(Beginning of Data for this exercise)

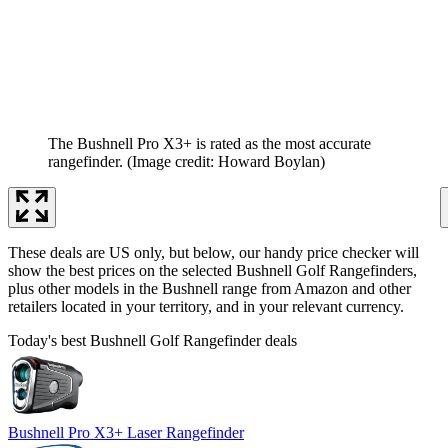
The Bushnell Pro X3+ is rated as the most accurate
rangefinder.
(Image credit: Howard Boylan)
These deals are US only, but below, our handy price checker will
show the best prices on the selected Bushnell Golf Rangefinders,
plus other models in the Bushnell range from Amazon and other
retailers located in your territory, and in your relevant currency.
Today's best Bushnell Golf Rangefinder deals
Bushnell Pro X3+ Laser Rangefinder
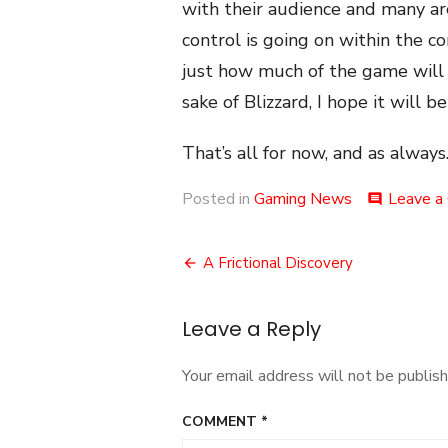
with their audience and many a
control is going on within the c
just how much of the game will b
sake of Blizzard, I hope it will be
That’s all for now, and as always.
Posted in
Gaming News
Leave a
comment
Post
A Frictional Discovery
navigation
Leave a Reply
Your email address will not be publish
COMMENT
*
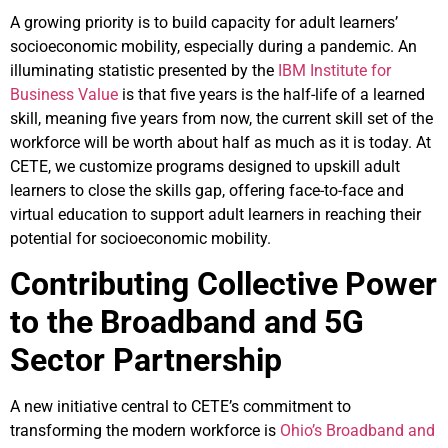
A growing priority is to build capacity for adult learners’
socioeconomic mobility, especially during a pandemic. An
illuminating statistic presented by the
IBM Institute for
Business Value
is that five years is the half-life of a learned
skill, meaning five years from now, the current skill set of the
workforce will be worth about half as much as it is today. At
CETE, we customize programs designed to upskill adult
learners to close the skills gap, offering face-to-face and
virtual education to support adult learners in reaching their
potential for socioeconomic mobility.
Contributing Collective Power
to the Broadband and 5G
Sector Partnership
A new initiative central to CETE’s commitment to
transforming the modern workforce is
Ohio’s Broadband and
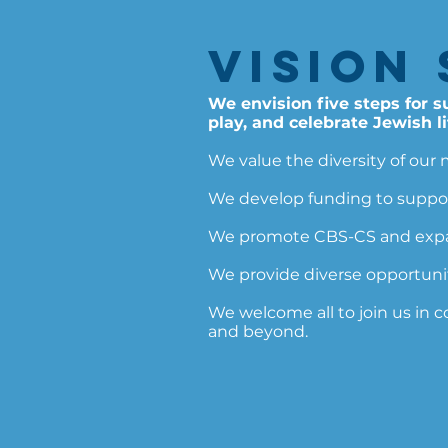
Vision 
We envision five steps for 
play, and celebrate Jewish li
We value the diversity of our 
We develop funding to suppor
We promote CBS-CS and expand
We provide diverse opportuniti
We welcome all to join us in 
and beyond.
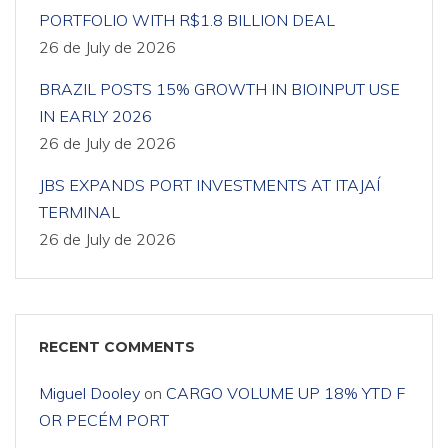
PORTFOLIO WITH R$1.8 BILLION DEAL
26 de July de 2026
BRAZIL POSTS 15% GROWTH IN BIOINPUT USE
IN EARLY 2026
26 de July de 2026
JBS EXPANDS PORT INVESTMENTS AT ITAJAÍ
TERMINAL
26 de July de 2026
RECENT COMMENTS
Miguel Dooley
on
CARGO VOLUME UP 18% YTD F
OR PECÉM PORT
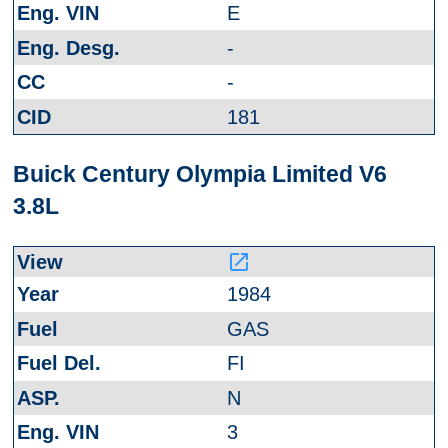
E
-
-
181
Buick Century Olympia Limited V6
3.8L
launch
1984
GAS
FI
N
3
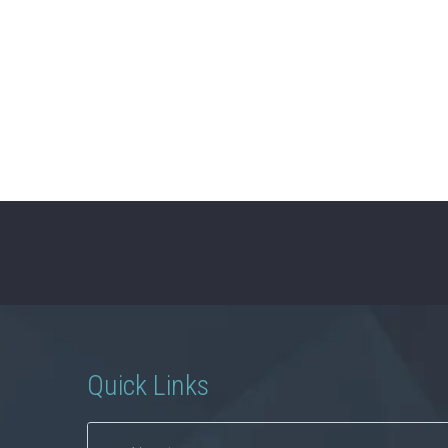
Quick Links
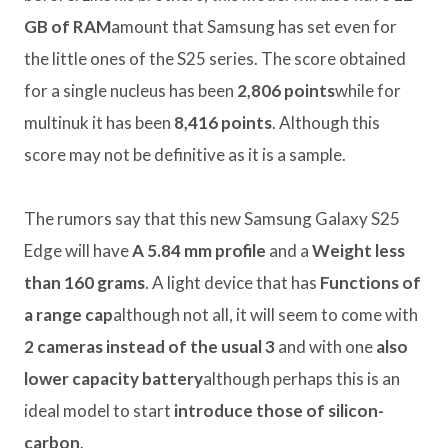
GB of RAM
amount that Samsung has set even for
the little ones of the S25 series. The score obtained
for a single nucleus has been
2,806 points
while for
multinuk it has been
8,416 points
. Although this
score may not be definitive as it is a sample.
The rumors say that this new Samsung Galaxy S25
Edge will have
A 5.84 mm profile
and a
Weight less
than 160 grams
. A light device that has
Functions of
a range cap
although not all, it will seem to come with
2 cameras instead of the usual 3
and with one
also
lower capacity battery
although perhaps this is an
ideal model to start
introduce those of silicon-
carbon
.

(End of Data for this exercise)

What you need to produce is an exact copy of the entries above, limited to the lines from the one with "Quick Links" up to and including the one with "A 5.84 mm profile", without pictures.

- _Your solution_
Quick Links
GB of RAM
amount that Samsung has set even for
the little ones of the S25 series. The score obtained
for a single nucleus has been
2,806 points
while for
multinuk it has been
8,416 points
. Although this
score may not be definitive as it is a sample.
The rumors say that this new Samsung Galaxy S25
Edge will have
A 5.84 mm profile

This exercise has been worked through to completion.